The book is about a small town on the New Jersey coast being ravaged by industrial pollution. In the mid-1990s, state and federal agencies began to notice high levels of cancer among children who’d grown up in Toms River over the previous quarter-century.
For years, chemical companies used Toms River as their private dumping ground, burying tens of thousands of leaky drums in open pits and discharging billions of gallons of acid-laced wastewater in the town’s namesake river, according to information about the book.
“The town’s main well-field was located right beside the river. Does that ring any bells?” Fagin asked. The crowd mumbled.
It was an easy decision for Fagin to come to West Virginia to speak, he said -- especially after last year’s chemical leak in Charleston. Fagin spoke at the annual Festival of Ideas, co-sponsored by The Charleston Gazette and West Virginia University. He spoke in Morgantown on Monday night.
Fagin’s book “is especially relevant for our state one year after the chemical spill in the Elk River,” WVU President E. Gordon Gee said introducing Fagin.

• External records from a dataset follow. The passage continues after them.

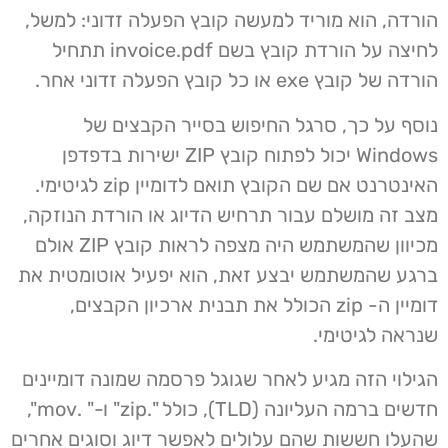
הורדה, הוא מוריד למעשה קובץ הפעלה זדוני: למשל,
לחיצה על הורדת קובץ בשם invoice.pdf תתחיל
הורדה של קובץ exe או כל קובץ הפעלה זדוני אחר.
נוסף על כך, סרגל החיפוש בסייר הקבצים של
Windows יכול לפתוח קובץ ZIP ישירות בדפדפן
האינטרנט אם שם הקובץ תואם לדומיין zip לגיטימי.
מצב זה מושלם עבור תרחיש הדיוג או הורדת הנוזקה,
מכיוון שהמשתמש היה מצפה לראות קובץ ZIP אולם
ברגע שהמשתמש יבצע זאת, הוא יפעיל אוטומטית את
דומיין ה- zip הכולל את תבנית ארכיון הקבצים,
שנראה לגיטימי.
הגילוי הזה מגיע לאחר שגוגל פרסמה שמונה דומיינים
חדשים ברמה העליונה (TLD), כולל ".zip" ו-" .mov",
שהעלו חששות שהם עלולים לאפשר דיוג וסוגים אחרים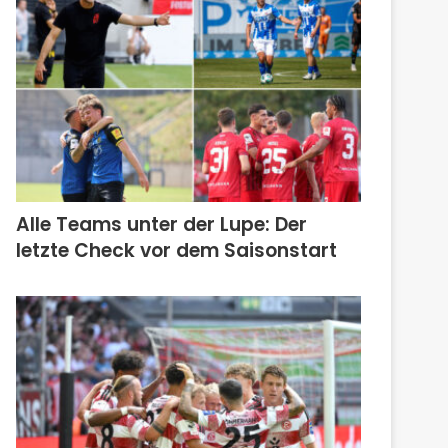
Alle Teams unter der Lupe: Der
letzte Check vor dem Saisonstart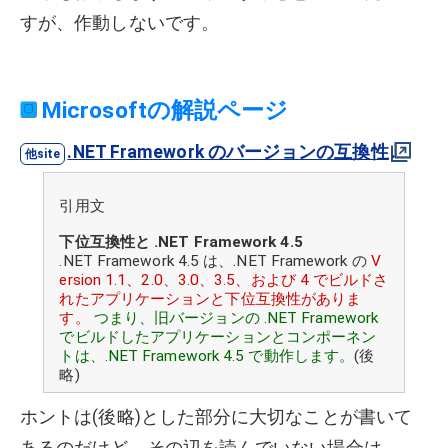
すが、作動しないです。
Microsoftの解説ページ
.NET Framework のバージョンの互換性
引用文
下位互換性と .NET Framework 4.5
.NET Framework 4.5 は、.NET Framework の
V
ersion 1.1、2.0、3.0、3.5、および 4 でビルドさ
れたアプリケーションと下位互換性がありま
す。
つまり、旧バージョンの .NET Framework
でビルドしたアプリケーションとコンポーネン
トは、.NET Framework 4.5 で動作します。
(後
略)
ホントは(後略)とした部分に大切なことが書いて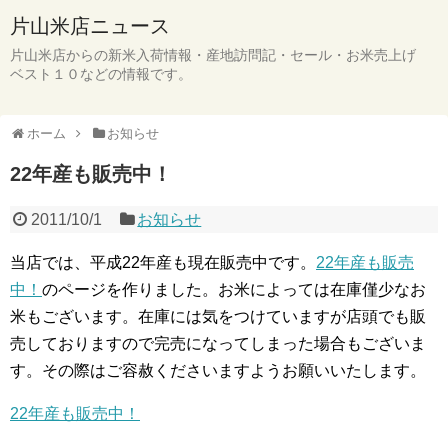
片山米店ニュース
片山米店からの新米入荷情報・産地訪問記・セール・お米売上げ
ベスト１０などの情報です。
ホーム
お知らせ
22年産も販売中！
2011/10/1
お知らせ
当店では、平成22年産も現在販売中です。
22年産も販売
中！
のページを作りました。お米によっては在庫僅少なお
米もございます。在庫には気をつけていますが店頭でも販
売しておりますので完売になってしまった場合もございま
す。その際はご容赦くださいますようお願いいたします。
22年産も販売中！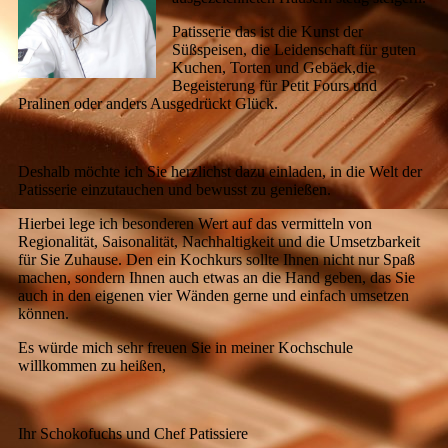
Patisserie das ist die Kunst der
Süßspeisen, die Leidenschaft für guten
Kuchen, Torten und Gebäck,die
Begeisterung für Petit Fours und
Pralinen oder anders Ausgedrückt Glück.
Deshalb möchte ich Sie herzlichst dazu einladen, in die Welt der
Patisserie einzutauchen und bewusst zu genießen.
Hierbei lege ich besonderen Wert auf das vermitteln von
Regionalität, Saisonalität, Nachhaltigkeit und die Umsetzbarkeit
für Sie Zuhause. Den ein Kochkurs sollte Ihnen nicht nur Spaß
machen, sondern Ihnen auch etwas an die Hand geben, das Sie
auch in den eigenen vier Wänden gerne und einfach umsetzen
können.
Es würde mich sehr freuen Sie in meiner Kochschule
willkommen zu heißen,
Ihr Schokofuchs und Chef Patissiere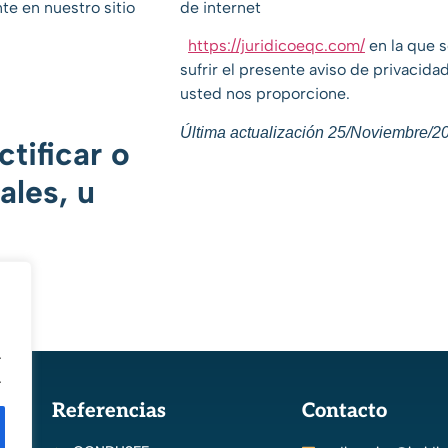
te en nuestro sitio
de internet
https://juridicoeqc.com/
en la que 
sufrir el presente aviso de privacida
usted nos proporcione.
Última actualización 25/Noviembre/2
tificar o
ales, u
.
.
Referencias
Contacto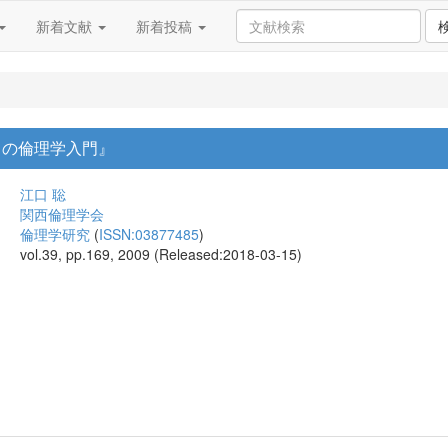
新着文献
新着投稿
らの倫理学入門』
江口 聡
関西倫理学会
倫理学研究
(
ISSN:03877485
)
vol.39, pp.169, 2009 (Released:2018-03-15)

The message of Toms River is an important one for West Virginia, with its long and tangled history with the chemical industry, Fagin has told the Gazette.
“Are we willing to take action based on incomplete information?” he asked Tuesday, noting epidemiology, the study of controlling diseases and factors relating to health, is never certain. “We need to not be afraid of probabilistic signs. Signs that can’t tell us anything definitive, but say, ‘here’s the weight of the evidence.’
“In our every day lives we act based on incomplete information all the time,” he said. “We hear a gunshot, we duck. We don’t say let me calculate the trajectory and see if that’s really headed toward me.”
Agencies must also make better use of the information they collect, he said.
“We ought to be just as willing to use data to save lives as we are on national security,” he said.
A New York University professor and former environmental reporter for Newsday, Fagin said he wanted to hear from local residents “given what this city has been through.”
Fagin also praised his longtime friend, the Gazette’s environmental reporter, Ken Ward.
“I’m not sure the people of West Virginia realize they have one of the finest environmental reporters in the country -- on the planet,” Fagin said. “I can’t think of a place where that work is more relevant than in West Virginia.”